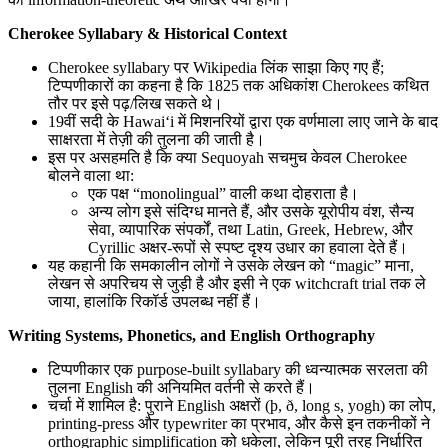
Cherokee Syllabary & Historical Context
Cherokee syllabary पर Wikipedia लिंक साझा किए गए हैं;
टिप्पणीकारों का कहना है कि 1825 तक अधिकांश Cherokees कथित
तौर पर इसे पढ़/लिख सकते थे।
19वीं सदी के Hawaiʻi में मिशनरियों द्वारा एक वर्णमाला लाए जाने के बाद
साक्षरता में तेज़ी की तुलना की जाती है।
इस पर असहमति है कि क्या Sequoyah सचमुच केवल Cherokee
बोलने वाला था:
एक पक्ष “monolingual” वाली कथा दोहराता है।
अन्य लोग इसे संदिग्ध मानते हैं, और उसके यूरोपीय वंश, सैन्य
सेवा, व्यापारिक संपर्कों, तथा Latin, Greek, Hebrew, और
Cyrillic अक्षर-रूपों से स्पष्ट दृश्य उधार का हवाला देते हैं।
यह कहानी कि समकालीन लोगों ने उसके लेखन को “magic” माना,
लेखन से अपरिचय से जुड़ी है और इसी ने एक witchcraft trial तक ले
जाया, हालांकि रिकॉर्ड उपलब्ध नहीं हैं।
Writing Systems, Phonetics, and English Orthography
टिप्पणीकार एक purpose-built syllabary की ध्वन्यात्मक सरलता की
तुलना English की अनियमित वर्तनी से करते हैं।
चर्चा में शामिल है: पुराने English अक्षरों (þ, ð, long s, yogh) का लोप,
printing-press और typewriter का प्रभाव, और कैसे इन तकनीकों ने
orthographic simplification को धकेला, लेकिन पूरी तरह निर्धारित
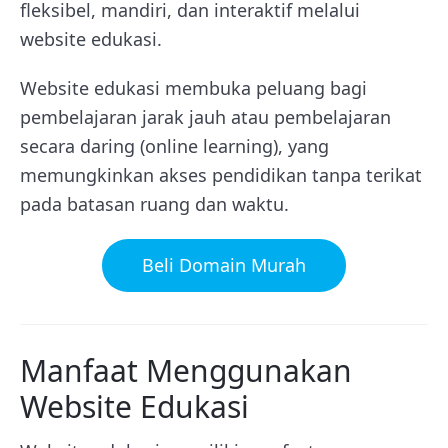
fleksibel, mandiri, dan interaktif melalui
website edukasi.
Website edukasi membuka peluang bagi
pembelajaran jarak jauh atau pembelajaran
secara daring (online learning), yang
memungkinkan akses pendidikan tanpa terikat
pada batasan ruang dan waktu.
Beli Domain Murah
Manfaat Menggunakan
Website Edukasi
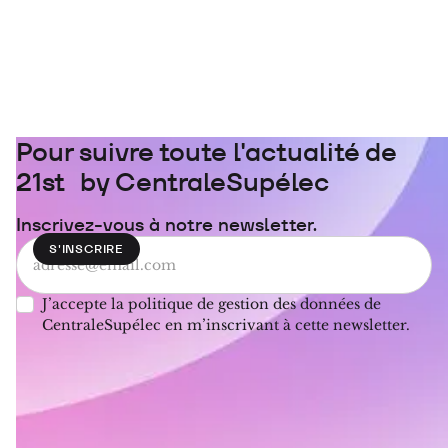
Pour suivre toute l'actualité de
21st by CentraleSupélec
Inscrivez-vous à notre newsletter.
J’accepte la politique de gestion des données de
CentraleSupélec en m’inscrivant à cette newsletter.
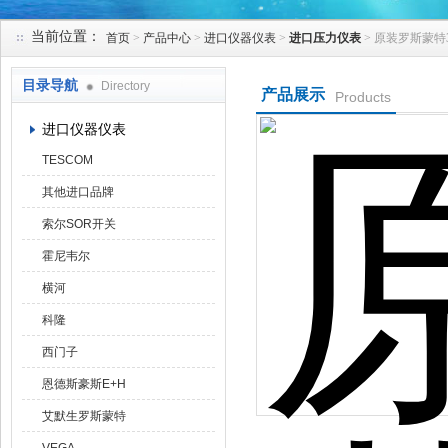
当前位置：
首页
>
产品中心
>
进口仪器仪表
>
进口压力仪表
> 原装罗斯蒙特
天津克莱瑞科技有限公司
目录导航
Directory
产品展示
Products
进口仪器仪表
TESCOM
其他进口品牌
索尔SOR开关
霍尼韦尔
横河
科隆
西门子
恩德斯豪斯E+H
艾默生罗斯蒙特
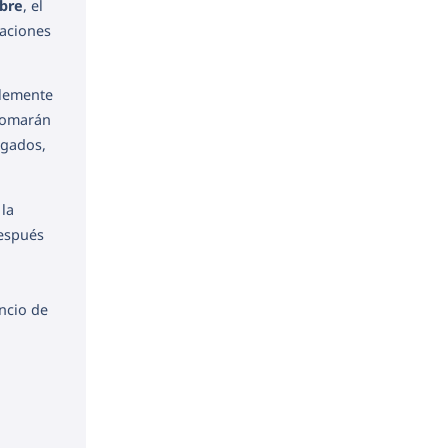
bre
, el
raciones
blemente
 tomarán
agados,
la
espués
uncio de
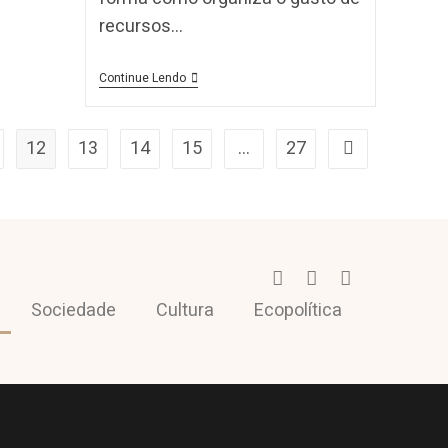
recursos…
Continue Lendo
12
13
14
15
…
27
Sociedade
Cultura
Ecopolítica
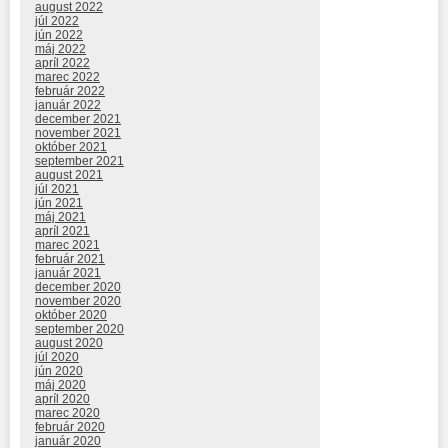
august 2022
júl 2022
jún 2022
máj 2022
apríl 2022
marec 2022
február 2022
január 2022
december 2021
november 2021
október 2021
september 2021
august 2021
júl 2021
jún 2021
máj 2021
apríl 2021
marec 2021
február 2021
január 2021
december 2020
november 2020
október 2020
september 2020
august 2020
júl 2020
jún 2020
máj 2020
apríl 2020
marec 2020
február 2020
január 2020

Problem requirements:
If a record holds a picture, leave that picture out; retype everything else exactly.

Answer to the exercise:
Cherokee Syllabary & Historical Context
Cherokee syllabary पर Wikipedia लिंक साझा किए गए हैं;
टिप्पणीकारों का कहना है कि 1825 तक अधिकांश Cherokees कथित
तौर पर इसे पढ़/लिख सकते थे।
19वीं सदी के Hawaiʻi में मिशनरियों द्वारा एक वर्णमाला लाए जाने के बाद
साक्षरता में तेज़ी की तुलना की जाती है।
इस पर असहमति है कि क्या Sequoyah सचमुच केवल Cherokee
बोलने वाला था:
एक पक्ष “monolingual” वाली कथा दोहराता है।
अन्य लोग इसे संदिग्ध मानते हैं, और उसके यूरोपीय वंश, सैन्य
सेवा, व्यापारिक संपर्कों, तथा Latin, Greek, Hebrew, और
Cyrillic अक्षर-रूपों से स्पष्ट दृश्य उधार का हवाला देते हैं।
यह कहानी कि समकालीन लोगों ने उसके लेखन को “magic” माना,
लेखन से अपरिचय से जुड़ी है और इसी ने एक witchcraft trial तक ले
जाया, हालांकि रिकॉर्ड उपलब्ध नहीं हैं।
Writing Systems, Phonetics, and English Orthography
टिप्पणीकार एक purpose-built syllabary की ध्वन्यात्मक सरलता की
तुलना English की अनियमित वर्तनी से करते हैं।
चर्चा में शामिल है: पुराने English अक्षरों (þ, ð, long s, yogh) का लोप,
printing-press और typewriter का प्रभाव, और कैसे इन तकनीकों ने
orthographic simplification को धकेला, लेकिन पूरी तरह निर्धारित
fleksibel, mandiri, dan interaktif melalui
website edukasi.
Website edukasi membuka peluang bagi
pembelajaran jarak jauh atau pembelajaran
secara daring (online learning), yang
memungkinkan akses pendidikan tanpa terikat
pada batasan ruang dan waktu.
Beli Domain Murah
Manfaat Menggunakan
Website Edukasi
Pour suivre toute l'actualité de
21st by CentraleSupélec
Inscrivez-vous à notre newsletter.
J’accepte la politique de gestion des données de
CentraleSupélec en m’inscrivant à cette newsletter.
当前位置：
首页
>
产品中心
>
进口仪器仪表
>
进口压力仪表
> 原装罗斯蒙特
天津克莱瑞科技有限公司
目录导航
Directory
产品展示
Products
进口仪器仪表
TESCOM
其他进口品牌
索尔SOR开关
霍尼韦尔
横河
科隆
西门子
恩德斯豪斯E+H
艾默生罗斯蒙特
bre
, el
raciones
blemente
 tomarán
agados,
la
espués
uncio de
recursos…
Continue Lendo
12
13
14
15
…
27
Sociedade
Cultura
Ecopolítica
august 2022
júl 2022
jún 2022
máj 2022
apríl 2022
marec 2022
február 2022
január 2022
december 2021
november 2021
október 2021
september 2021
august 2021
júl 2021
jún 2021
máj 2021
apríl 2021
marec 2021
február 2021
január 2021
december 2020
november 2020
október 2020
september 2020
august 2020
júl 2020
jún 2020
máj 2020
apríl 2020
marec 2020
február 2020
január 2020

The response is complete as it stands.